## DATASET CONTENT
=== Section Start ===

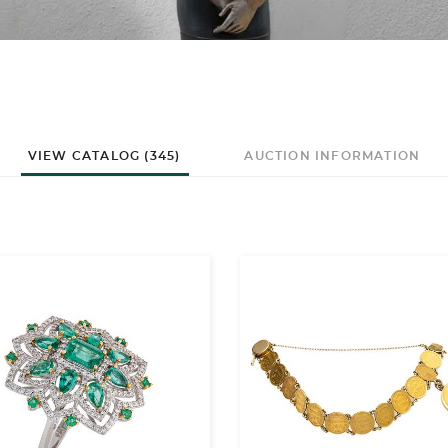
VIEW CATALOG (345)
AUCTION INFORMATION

=== Section End ===
=== Section Start ===

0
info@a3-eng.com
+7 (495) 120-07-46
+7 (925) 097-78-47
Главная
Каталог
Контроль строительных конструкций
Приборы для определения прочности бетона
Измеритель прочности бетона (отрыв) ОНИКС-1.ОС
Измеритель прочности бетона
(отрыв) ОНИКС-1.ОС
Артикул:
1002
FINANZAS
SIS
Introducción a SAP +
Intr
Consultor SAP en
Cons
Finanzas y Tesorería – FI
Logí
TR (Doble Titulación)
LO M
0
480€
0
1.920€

=== Section End ===
=== Section Start ===

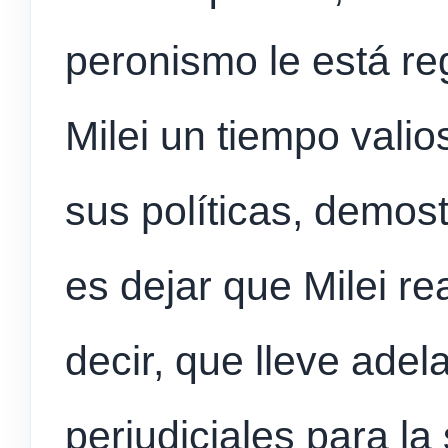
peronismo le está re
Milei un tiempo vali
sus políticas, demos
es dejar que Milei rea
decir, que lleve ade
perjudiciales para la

=== Section End ===

## YOUR OBJECTIVE
Your task is to copy each line of the material that contains the word "отрыв".

## RESULT OF THIS TASK
Измеритель прочности бетона (отрыв) ОНИКС-1.ОС
(отрыв) ОНИКС-1.ОС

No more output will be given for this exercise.